CBO Director Keith Hall reached this conclusion, though he did not specifically mention BABs, in a two-page letter he sent to House Minority Whip Rep. Steny Hoyer, D-Md. on Tuesday.

Roughly $182 billion of BABs were issued in 2009 and 2010 and most of them are still outstanding, as well as other direct-pay taxable bonds under which the Treasury Department pays issuers a subsidy equal to a percentage of their interest costs.

Brady, Kevin Brady, R-Texas, chairman of the House Ways and Means Committee
Representative Kevin Brady, a Republican from Texas and chairman of the House Ways and Means Committee, speaks during an interview at the Securities Industry And Financial Markets Association (SIFMA) annual meting in Washington, D.C., U.S., on Monday, Oct. 23, 2017. Brady said last week he expects to reach a deal on curbing the state and local tax deduction, one of the main political sticking points in the tax bill, in the coming days. Photographer: Andrew Harrer/Bloomberg
Andrew Harrer/Bloomberg

Hoyer had asked the CBO what the impact would be from a tax bill that wold raise deficits by by an estimated $1.5 trillion over the ten-year, 2018-2027 period. That would include the bill in the House offered by Rep. Kevin Brady, chair of the House Ways and Means Committee, which passed it last week.

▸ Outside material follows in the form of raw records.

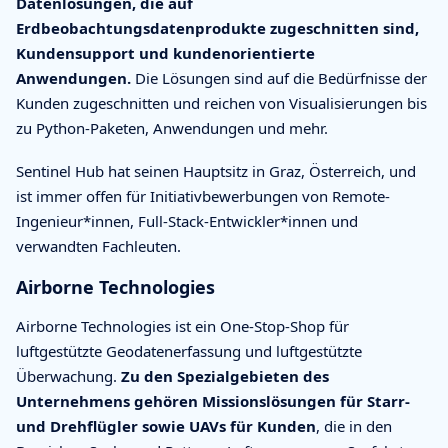
Datenlösungen, die auf
Erdbeobachtungsdatenprodukte zugeschnitten sind,
Kundensupport und kundenorientierte
Anwendungen.
Die Lösungen sind auf die Bedürfnisse der
Kunden zugeschnitten und reichen von Visualisierungen bis
zu Python-Paketen, Anwendungen und mehr.
Sentinel Hub hat seinen Hauptsitz in Graz, Österreich, und
ist immer offen für Initiativbewerbungen von Remote-
Ingenieur*innen, Full-Stack-Entwickler*innen und
verwandten Fachleuten.
Airborne Technologies
Airborne Technologies ist ein One-Stop-Shop für
luftgestützte Geodatenerfassung und luftgestützte
Überwachung.
Zu den Spezialgebieten des
Unternehmens gehören Missionslösungen für Starr-
und Drehflügler sowie UAVs für Kunden
, die in den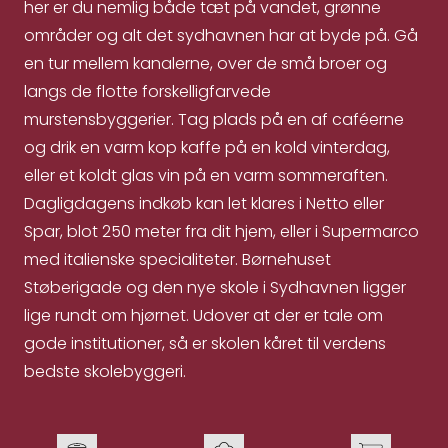
her er du nemlig både tæt på vandet, grønne
områder og alt det sydhavnen har at byde på. Gå
en tur mellem kanalerne, over de små broer og
langs de flotte forskelligfarvede
murstensbyggerier. Tag plads på en af caféerne
og drik en varm kop kaffe på en kold vinterdag,
eller et koldt glas vin på en varm sommeraften.
Dagligdagens indkøb kan let klares i Netto eller
Spar, blot 250 meter fra dit hjem, eller i Supermarco
med italienske specialiteter. Børnehuset
Støberigade og den nye skole i Sydhavnen ligger
lige rundt om hjørnet. Udover at der er tale om
gode institutioner, så er skolen kåret til verdens
bedste skolebyggeri.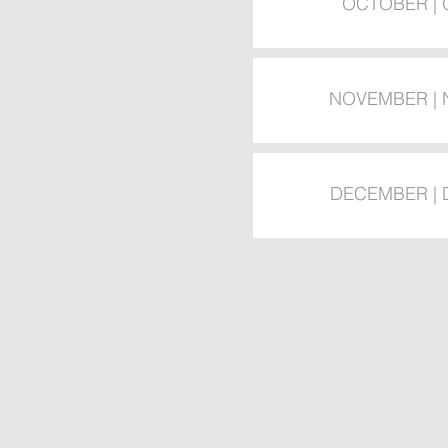
OCTOBER |
NOVEMBER |
DECEMBER |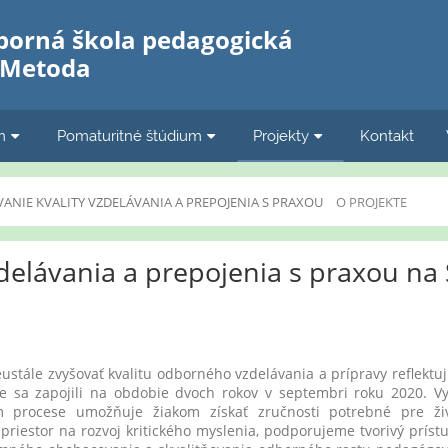
borná škola pedagogická
a Metoda
m
Pomaturitné štúdium
Projekty
Kontakt
ANIE KVALITY VZDELÁVANIA A PREPOJENIA S PRAXOU
O PROJEKTE
zdelávania a prepojenia s praxou n
a
le zvyšovať kvalitu odborného vzdelávania a prípravy reflektuj
 sa zapojili na obdobie dvoch rokov v septembri roku 2020. V
 procese umožňuje žiakom získať zručnosti potrebné pre živ
priestor na rozvoj kritického myslenia, podporujeme tvorivý prístu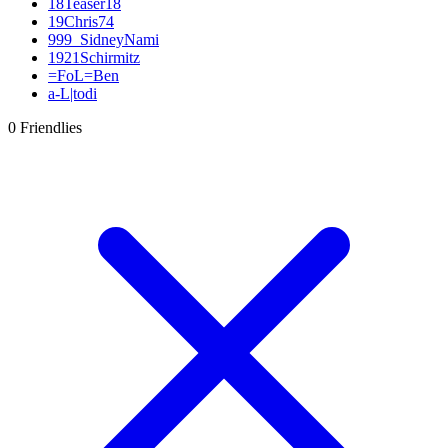
18Teaser18
19Chris74
999_SidneyNami
1921Schirmitz
=FoL=Ben
a-L|todi
Aaroan22
0 Friendlies
abdecker
Acxxis
Acy88
AdamskiFifa09
addy
adequade53
Adi
Adler Essen
Adlerträger
Adrian Zralka
AFC-Ramos
Afghanenpower
agrohimzui
Aguero27
Ahlener86
aikone
airoxSTAR
airwaver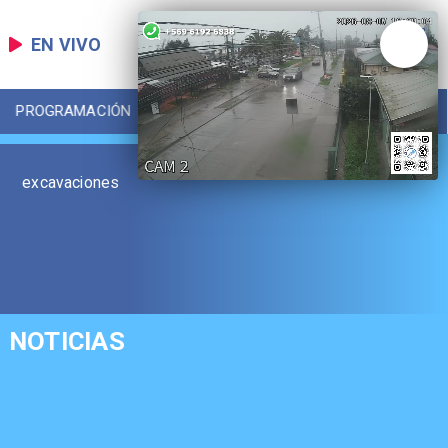
EN VIVO
PROGRAMACIÓN
LOCAL
DEPORTES
excavaciones
NOTICIAS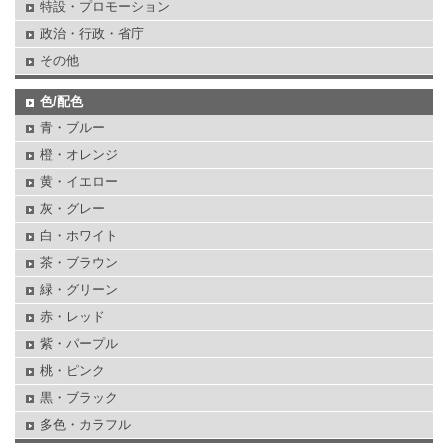
特設・プロモーション
政治・行政・省庁
その他
色/配色
青・ブルー
橙・オレンジ
黄・イエロー
灰・グレー
白・ホワイト
茶・ブラウン
緑・グリーン
赤・レッド
紫・パープル
桃・ピンク
黒・ブラック
多色・カラフル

It would also include the bill offered by Sen. Orrin Hatch, R-Utah to the Senate Finance Committee. Hatch has modified that bill, but revenue estimates still show it would till raise the deficit by an estimated $1.4 trillion over the ten-year, 2018-2027 period.

Hall responded that any bill enacted would be subject to the Pay-As-You-Go (PAYGO) Act of 2010, which was written into law to generally ensure that most new spending by Congress during any session is offset by either spending cuts or added revenue elsewhere so that it does not increase estimated deficits.

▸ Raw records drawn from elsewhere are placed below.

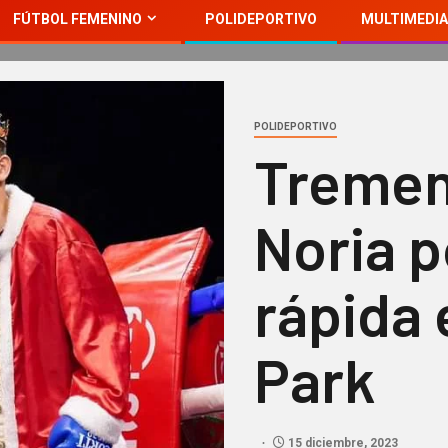
FÚTBOL FEMENINO
POLIDEPORTIVO
MULTIMEDIA
POLIDEPORTIVO
Tremen
Noria p
rápida 
Park
15 diciembre, 2023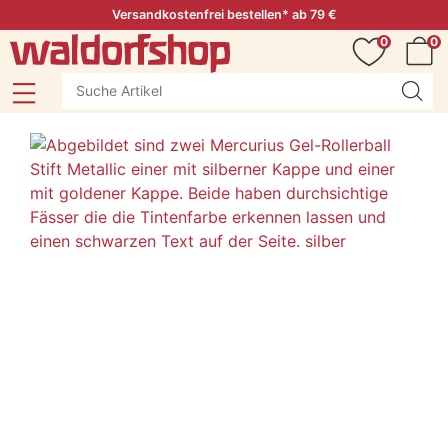
Versandkostenfrei bestellen* ab 79 €
0
0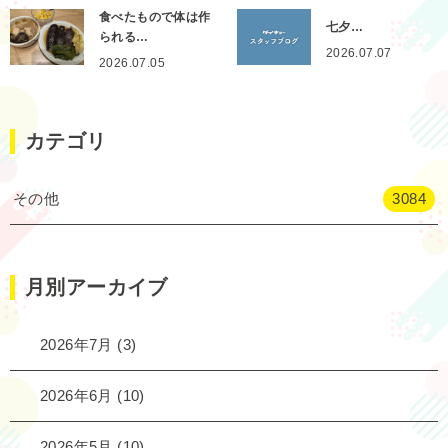
食べたもので体は作
七夕…
られる…
2026.07.07
2026.07.05
カテゴリ
その他
3084
月別アーカイブ
2026年7月
(3)
2026年6月
(10)
2026年5月
(10)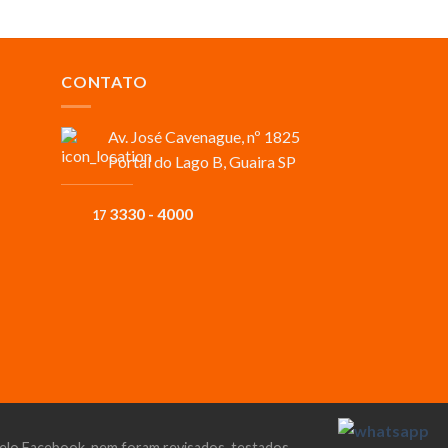
CONTATO
Av. José Cavenague, nº 1825
Portal do Lago B, Guaira SP
3330 - 4000
17
 pelo Facebook, nem foram revisados, testados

The PAYGO Act requires the Office of Management and Budget to keep scorecards to report the cumulative revenues and outlays over five and ten year periods from new legislation passed during each session and to then determine if sequestration of mandatory federal programs is required to offset them.

If Congress passed the Republican bill in the House by year-end, for example, OMB would have to record average annual deficit increases of $150 billion per year for 10 years. Legislation during the current congressional session already shows a $14 billion credit. Without any legislation to offset the estimated deficits or to wave or otherwise mitigate the PAYGO Act,

OMB would be required, by Jan. 15, to reduce spending via sequestration in fiscal 2018.

The annual deficit amount of $150 billion, reduced by the $14 billion credit during the session, would result in $136 billion.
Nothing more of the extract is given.